The purpose of the NSI databases is to facilitate storage and sharing of point-based structure inventories used in the assessment and analysis of consequences of natural and technological hazards. Flood risk analysis is the primary usage, but sufficient data exists on each structure to compute damages and life safety risk due to other hazard types. The updated NSI includes several important features that enhance the accuracy of previously available fields while also offering new fields. Notable examples of improvements include:
- New Fields. Several new fields related to vehicle availability, the structures’ full non-depreciated replacement cost, building height, and the Census’s Community Resilience Estimate for each structure’s Census tract.
- Improved estimates of existing fields. New datasets from HIFLD and other sources have been used to increase accuracy of population estimates of college campuses, prisons, and hotels. Updates have also been made to fields such as depreciated structure value, number of stories, and building material.
- Updated Data Vintage. Other key datasets saw their own version updates, including parcel data, businesses databases, and decennial and ACS Census data.
- Updated Error Handlers. Numerous quality control checks have been added to improve the identification and removal of erroneous input data; this includes duplicate residential unit counts, implausible square footage estimates, and the false positive reporting of buildings from source datasets.
User Resources
The NSI-2026 is live through our API alongside numerous user guides, technical documentation and other resources:
Other resources, such as a detailed technical report and user videos, are intended to be created and made available to users soon.
NSI Download Tool
The NSI download tool is being updated to use the 2026 data and will be released after testing. In the mean time the current download tool still serves 2022 data. Leverage the API or use the LSRI, DST, LST, or LifeSim to download inventories with the 2026 data until the Download Tool is updated.
Major Changes from 2022
Population Modeling
Census Tract Primacy
Previous versions of the NSI included a wide variety of Census data inputs, including block level populations estimates and county level estimates of fields such as disability rates. With the release of NSI-2026, most fields are now based on tract level data. The NSI team believes that this resolution provides the greatest compromise between the benefits of spatial resolution while minimizing the random influence of large margins of error caused by small sample sizes.
This change was also partially necessitated by updates to block level estimates due to the Census’s differential privacy methodology. Census products would, on rare occasions, appear to concentrate populations in locations without structures or, in the LEHD, report that workers are in neighboring census blocks to the large employer’s true location. The switch to tract-based population pools reduces the likelihood of erroneous data in residential and commercial populations estimates being concentrated in small neighboring structures.
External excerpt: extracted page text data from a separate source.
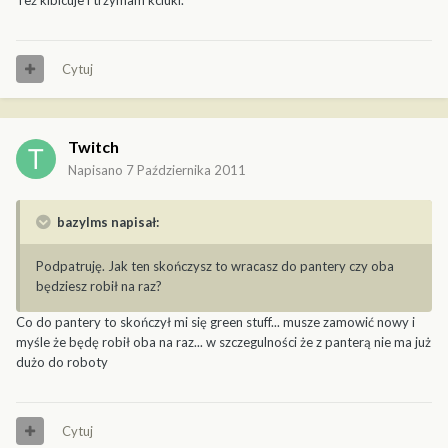
Cytuj
Twitch
Napisano
7 Października 2011
bazylms napisał:
Podpatruję. Jak ten skończysz to wracasz do pantery czy oba
będziesz robił na raz?
Co do pantery to skończył mi się green stuff... musze zamowić nowy i
myśle że będę robił oba na raz... w szczegulności że z panterą nie ma już
dużo do roboty
Cytuj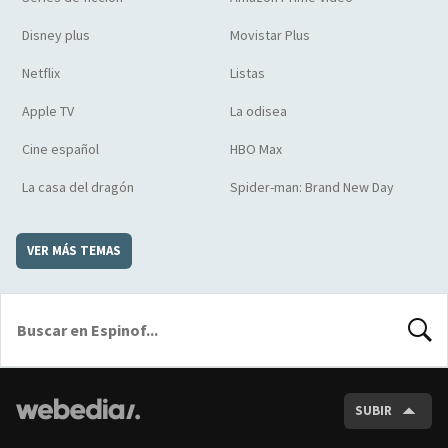
Disney plus
Movistar Plus
Netflix
Listas
Apple TV
La odisea
Cine español
HBO Max
La casa del dragón
Spider-man: Brand New Day
VER MÁS TEMAS
BUSCA
SUBIR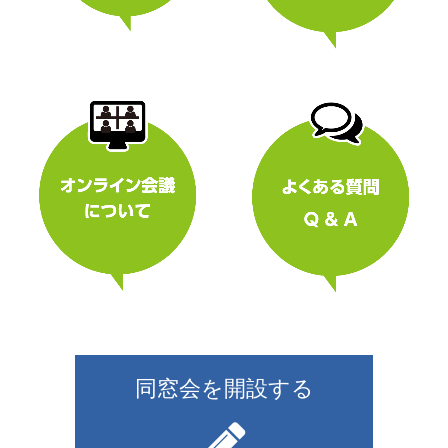
同窓会を開設する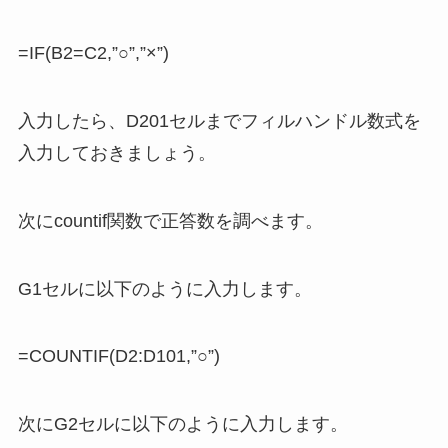
=IF(B2=C2,”○”,”×”)
入力したら、D201セルまでフィルハンドル数式を
入力しておきましょう。
次にcountif関数で正答数を調べます。
G1セルに以下のように入力します。
=COUNTIF(D2:D101,”○”)
次にG2セルに以下のように入力します。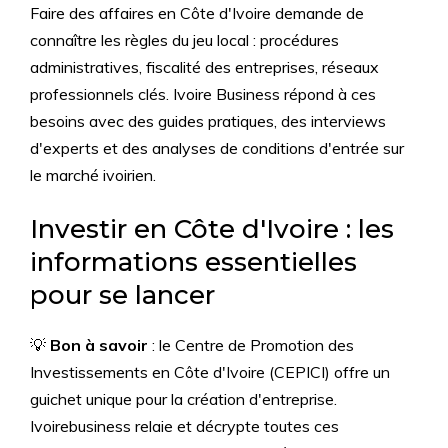
Faire des affaires en Côte d'Ivoire demande de
connaître les règles du jeu local : procédures
administratives, fiscalité des entreprises, réseaux
professionnels clés. Ivoire Business répond à ces
besoins avec des guides pratiques, des interviews
d'experts et des analyses de conditions d'entrée sur
le marché ivoirien.
Investir en Côte d'Ivoire : les
informations essentielles
pour se lancer
💡
Bon à savoir
: le Centre de Promotion des
Investissements en Côte d'Ivoire (CEPICI) offre un
guichet unique pour la création d'entreprise.
Ivoirebusiness relaie et décrypte toutes ces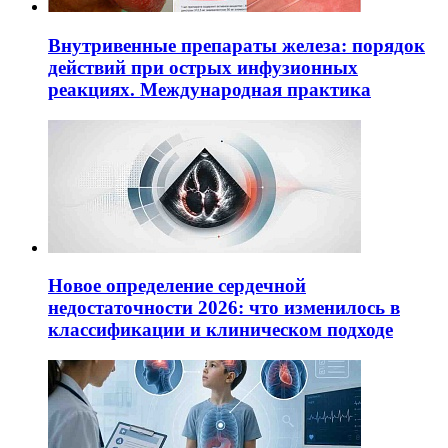
Внутривенные препараты железа: порядок
действий при острых инфузионных
реакциях. Международная практика
Новое определение сердечной
недостаточности 2026: что изменилось в
классификации и клиническом подходе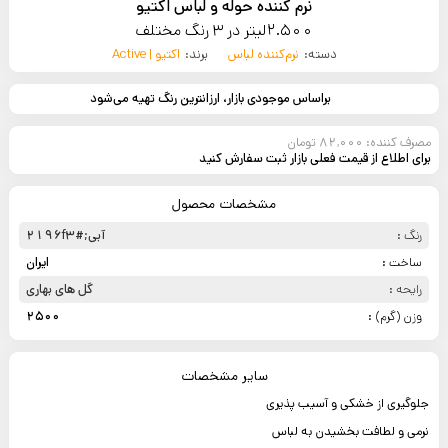
نرم کننده حوله و لباس اکتیو
2.500لیتر در 3 رنگ مختلف
دسته:
نرم‌کننده لباس
برند:
اکتیو | Active
براساس موجودی بازار، ارزانترین رنگ تهیه می‌شود
مصرف کننده: 82,000 تومان
برای اطلاع از قیمت فعلی بازار ثبت سفارش کنید
مشخصات محصول
رنگ :
آبی;#2196f3
ساخت :
ایران
رایحه :
گل های بهاری
وزن (گرم) :
2500
سایر مشخصات
جلوگیری از خشکی و آسیب پذیری
نرمی و لطافت بخشیدن به لباس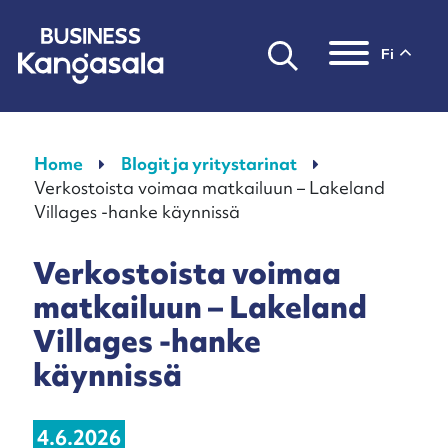
fi
Päävalikko
Home
Blogit ja yritystarinat
Verkostoista voimaa matkailuun – Lakeland
Villages -hanke käynnissä
Verkostoista voimaa
matkailuun – Lakeland
Villages -hanke
käynnissä
4.6.2026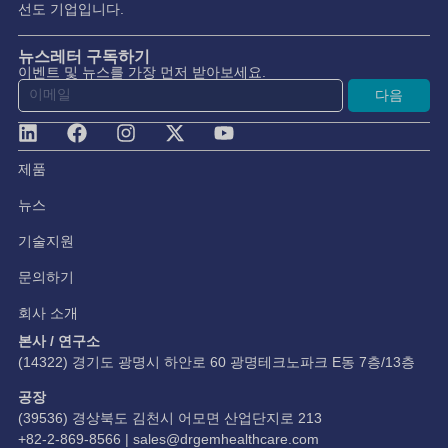
선도 기업입니다.
뉴스레터 구독하기
이벤트 및 뉴스를 가장 먼저 받아보세요.
다음
제품
뉴스
기술지원
문의하기
회사 소개
본사 / 연구소
(14322) 경기도 광명시 하안로 60 광명테크노파크 E동 7층/13층
공장
(39536) 경상북도 김천시 어모면 산업단지로 213
+82-2-869-8566 |
sales@drgemhealthcare.com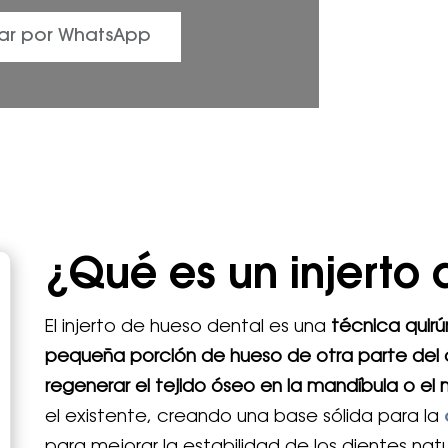
ar por WhatsApp
¿Qué es un injerto
El injerto de hueso dental es una
técnica quirú
pequeña porción de hueso de otra parte del
regenerar el tejido óseo en la mandíbula o el 
el existente, creando una base sólida para la
para mejorar la estabilidad de los dientes nat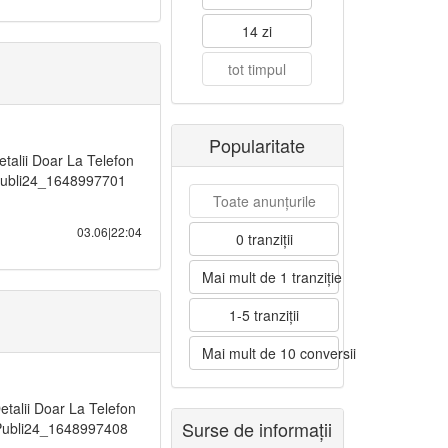
14 zi
tot timpul
Popularitate
alii Doar La Telefon
n Publi24_1648997701
Toate anunțurile
03.06|22:04
0 tranziții
Mai mult de 1 tranziție
1-5 tranziții
Mai mult de 10 conversii
talii Doar La Telefon
Surse de informații
 Publi24_1648997408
Previous versions of the NSI largely relied on using business level employee estimates to help weight block-level worker estimates to individual buildings. NSI 2026 relies more on the square footage estimates to weight tract-level populations to individual structures. Updated tract-level student enrollment data is also used to decrease residential population during the day.
Population Estimates for Unique Occupancy Types
Group Quarters (GQ) include buildings such as prisons, college dormitories, or nursing homes, where populations may be in the care of a government or other organization. Residents do not respond directly to ACS surveys and the buildings they occupy are often marked as “Tax Exempt” and provide minimal information to tax assessors.
NSI 2022 relied on data from HIFLD to inform estimates of nursing home locations and their bed counts, but populations were assigned from the general population pool of its census block. NSI 2026 improves use type designations of these structures through the use of additional HIFLD datasets on prison and university boundaries. It further improves the population assignment of these structures by creating separate population pools based on the residing tract’s GQ population estimates indicated in the ACS.
Student enrollment by college campus data and prisoner counts by facility further help refine day and night population estimates in these specialized structures. Hospitals continue to have their populations increased by a proportion of their bed count. RES4s now have population added based on their square footage; dramatically increasing their night population estimate over previous estimates.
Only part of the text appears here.